Supongo que cada uno busca un sentido a la vida: acumular riqueza, huir del trabajo, la espiritualidad, los placeres físicos, viajar, conocer, reír, llorar, amar... Yo creo que mi abuela encontró el sentido en esa frase tragicómica suya "La vida es un engaño": el engaño de la Guerra Civil, de la represión, el hambre y la abundancia, el matrimonio, la emigración a París, el emprendimiento de un pequeño negocio, las hijas, el hijo, las nietas, biznietos, la casa nueva, los viajes del IMSERSO, los días de campo, las tertulias, los cumpleaños... La vida "como una serpiente de dos cabezas que, mientras una te muerde, la otra te besa".

miércoles, 14 de marzo de 2018

¿Qué dinero! ¿Qué trabajo! Ni qué niño muerto!

Cuanto más dinero tenemos más seguros nos sentimos ante cualquier posible adversidad, también nos dispone más lujos y comodidades. Pero no es suficiente tener dinero, además queremos estar frescos, despiertos y ávidos para conseguir cada vez más cantidad: porque el dinero se agota y la vida sigue. Y, aunque nuestra vida se agote, la de nuestros seres queridos sigue adelante. Así que, nos gustaría dejarles el respaldo de nuestros bienes, para que supla la ayuda que podríamos haberles prestado en vida.
El dinero se convierte en objeto de deseo, y dedicamos gran cantidad de horas a conseguir cada vez más, sin que haya un consenso de cuánto es el máximo del que una persona puede disponer, o el mínimo imprescindible para ser feliz. Porque al final se trata de eso: de ser feliz, de gozar de libertad...

El dinero condiciona absolutamente nuestra vida, sin embargo, cada vez tiene un carácter más abstracto: una serie de números almacenados en una cuenta bancaria. Y, al tratarse de algo tan etéreo, necesita de altas dosis de tecnología (para impedir falsificaciones) y burocracia (para mantenerlo en los circuitos estadísticos de la economía capitalista).
Ya no es como la enorme hucha del Tío Gilito, llena de billetes y monedas de oro... Un lugar donde relajarse, nadando entre papeles impresos con caras de presidentes y contando cada centavo.

Pero el capitalismo necesita trabajadores. Los trabajadores se caracterizan porque solo pueden acceder al dinero a costa de su tiempo y sus habilidades. Tener un trabajo, en la mayoría de los casos, te garantiza una mínima cantidad monetaria para comprar comida, vivienda, transporte, cuidar unas mascotas, hijos... Cuánto más bajo y duro sea tu trabajo: más pendiente estarás de cubrir esas necesidades básicas y menos tiempo tendrás para ser feliz y llevar a cabo tus proyectos de vida (u otros mundos posibles).

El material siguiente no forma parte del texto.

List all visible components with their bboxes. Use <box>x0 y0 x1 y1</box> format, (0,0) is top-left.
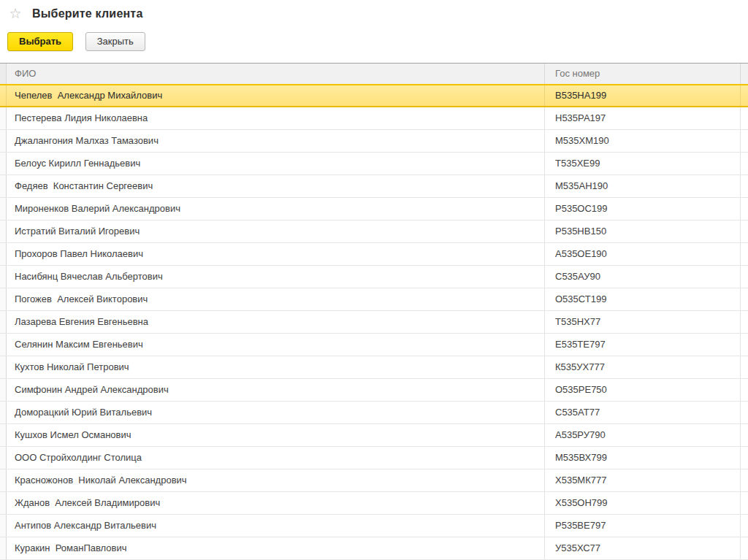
cell-fio: ООО Стройхолдинг Столица <box>7 447 545 469</box>
row-gutter <box>0 198 7 220</box>
cell-gos-nomer: К535УХ777 <box>545 356 741 378</box>
row-tail <box>741 198 748 220</box>
cell-fio: Селянин Максим Евгеньевич <box>7 334 545 356</box>
cell-gos-nomer: У535ХС77 <box>545 537 741 559</box>
cell-gos-nomer: Т535НХ77 <box>545 311 741 333</box>
row-gutter <box>0 243 7 265</box>
cell-gos-nomer: Н535РА197 <box>545 107 741 129</box>
table-row[interactable]: Жданов Алексей ВладимировичХ535ОН799 <box>0 492 748 515</box>
row-tail <box>741 334 748 356</box>
table-row[interactable]: Доморацкий Юрий ВитальевичС535АТ77 <box>0 402 748 424</box>
row-tail <box>741 130 748 152</box>
row-gutter <box>0 85 7 106</box>
cell-fio: Симфонин Андрей Александрович <box>7 379 545 401</box>
cell-gos-nomer: О535РЕ750 <box>545 379 741 401</box>
table-row[interactable]: Истратий Виталий ИгоревичР535НВ150 <box>0 220 748 243</box>
cell-fio: Кухтов Николай Петрович <box>7 356 545 378</box>
row-tail <box>741 402 748 423</box>
header-gutter <box>0 64 7 84</box>
cell-gos-nomer: В535НА199 <box>545 85 741 106</box>
cell-gos-nomer: Р535ВЕ797 <box>545 515 741 537</box>
cell-fio: Федяев Константин Сергеевич <box>7 175 545 197</box>
table-row[interactable]: Насибянц Вячеслав АльбертовичС535АУ90 <box>0 266 748 288</box>
row-tail <box>741 379 748 401</box>
row-gutter <box>0 469 7 491</box>
row-tail <box>741 107 748 129</box>
row-gutter <box>0 311 7 333</box>
toolbar: Выбрать Закрыть <box>7 32 145 53</box>
close-button[interactable]: Закрыть <box>85 32 145 51</box>
table-row[interactable]: Куракин РоманПавловичУ535ХС77 <box>0 537 748 560</box>
cell-fio: Лазарева Евгения Евгеньевна <box>7 311 545 333</box>
table-body: Чепелев Александр МихайловичВ535НА199Пес… <box>0 84 748 560</box>
row-tail <box>741 266 748 288</box>
cell-fio: Истратий Виталий Игоревич <box>7 220 545 242</box>
table-header-row: ФИО Гос номер <box>0 64 748 85</box>
row-tail <box>741 243 748 265</box>
cell-gos-nomer: М535ВХ799 <box>545 447 741 469</box>
row-tail <box>741 469 748 491</box>
row-gutter <box>0 107 7 129</box>
row-gutter <box>0 220 7 242</box>
table-row[interactable]: Белоус Кирилл ГеннадьевичТ535ХЕ99 <box>0 153 748 175</box>
row-tail <box>741 85 748 106</box>
clients-table: ФИО Гос номер Чепелев Александр Михайлов… <box>0 63 748 560</box>
cell-gos-nomer: С535АУ90 <box>545 266 741 288</box>
row-gutter <box>0 130 7 152</box>
favorite-star-icon[interactable]: ☆ <box>7 6 23 22</box>
row-tail <box>741 447 748 469</box>
cell-fio: Куракин РоманПавлович <box>7 537 545 559</box>
table-row[interactable]: Антипов Александр ВитальевичР535ВЕ797 <box>0 515 748 537</box>
table-row[interactable]: Федяев Константин СергеевичМ535АН190 <box>0 175 748 198</box>
title-bar: ☆ Выберите клиента <box>0 0 748 29</box>
row-gutter <box>0 266 7 288</box>
table-row[interactable]: Джалангония Малхаз ТамазовичМ535ХМ190 <box>0 130 748 153</box>
row-gutter <box>0 379 7 401</box>
cell-gos-nomer: Х535МК777 <box>545 469 741 491</box>
select-button[interactable]: Выбрать <box>7 32 73 51</box>
cell-gos-nomer: М535ХМ190 <box>545 130 741 152</box>
column-header-fio[interactable]: ФИО <box>7 64 545 84</box>
cell-fio: Джалангония Малхаз Тамазович <box>7 130 545 152</box>
cell-fio: Мироненков Валерий Александрович <box>7 198 545 220</box>
table-row[interactable]: Селянин Максим ЕвгеньевичЕ535ТЕ797 <box>0 334 748 356</box>
row-gutter <box>0 447 7 469</box>
cell-fio: Пестерева Лидия Николаевна <box>7 107 545 129</box>
cell-fio: Жданов Алексей Владимирович <box>7 492 545 514</box>
table-row[interactable]: Кухтов Николай ПетровичК535УХ777 <box>0 356 748 379</box>
table-row-selected[interactable]: Чепелев Александр МихайловичВ535НА199 <box>0 84 748 107</box>
table-row[interactable]: Красножонов Николай АлександровичХ535МК7… <box>0 469 748 492</box>
row-gutter <box>0 334 7 356</box>
cell-fio: Антипов Александр Витальевич <box>7 515 545 537</box>
cell-fio: Красножонов Николай Александрович <box>7 469 545 491</box>
cell-gos-nomer: Т535ХЕ99 <box>545 153 741 174</box>
row-tail <box>741 288 748 310</box>
row-gutter <box>0 288 7 310</box>
cell-fio: Прохоров Павел Николаевич <box>7 243 545 265</box>
table-row[interactable]: Прохоров Павел НиколаевичА535ОЕ190 <box>0 243 748 266</box>
column-header-gos-nomer[interactable]: Гос номер <box>545 64 741 84</box>
row-tail <box>741 175 748 197</box>
header-tail <box>741 64 748 84</box>
row-tail <box>741 153 748 174</box>
table-row[interactable]: Лазарева Евгения ЕвгеньевнаТ535НХ77 <box>0 311 748 334</box>
row-tail <box>741 311 748 333</box>
table-row[interactable]: Погожев Алексей ВикторовичО535СТ199 <box>0 288 748 311</box>
cell-fio: Белоус Кирилл Геннадьевич <box>7 153 545 174</box>
row-gutter <box>0 356 7 378</box>
table-row[interactable]: Мироненков Валерий АлександровичР535ОС19… <box>0 198 748 220</box>
row-gutter <box>0 402 7 423</box>
cell-fio: Насибянц Вячеслав Альбертович <box>7 266 545 288</box>
cell-gos-nomer: М535АН190 <box>545 175 741 197</box>
cell-gos-nomer: Р535ОС199 <box>545 198 741 220</box>
table-row[interactable]: Кушхов Исмел ОсмановичА535РУ790 <box>0 424 748 447</box>
row-tail <box>741 515 748 537</box>
row-tail <box>741 537 748 559</box>
row-gutter <box>0 537 7 559</box>
row-tail <box>741 492 748 514</box>
table-row[interactable]: Симфонин Андрей АлександровичО535РЕ750 <box>0 379 748 402</box>
table-row[interactable]: Пестерева Лидия НиколаевнаН535РА197 <box>0 107 748 130</box>
cell-fio: Доморацкий Юрий Витальевич <box>7 402 545 423</box>
cell-gos-nomer: Р535НВ150 <box>545 220 741 242</box>
table-row[interactable]: ООО Стройхолдинг СтолицаМ535ВХ799 <box>0 447 748 469</box>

Trabajo, dinero,  necesidades básicas, seguridad... ¿Y la realización personal? Podría conseguirse siempre que tu idea de realización personal se enmarque en este esquema. Lo que suelen decir todas esas teorías de autoayuda, motivacionales: -Busca un trabajo que te guste y no tendrás que trabajar ni un solo día de tu vida.-
Pero aquí subyacen dos ideas contrapuestas:
Que existen personas que no trabajan y que, además de tener sus necesidades básicas resueltas, pueden dedicar todo su tiempo al ocio (o proyectos personales).
Que el trabajo, en general, es una carga, una lucha constante por la supervivencia. En un mercado laboral donde, además, existe un exceso de demandantes de empleo.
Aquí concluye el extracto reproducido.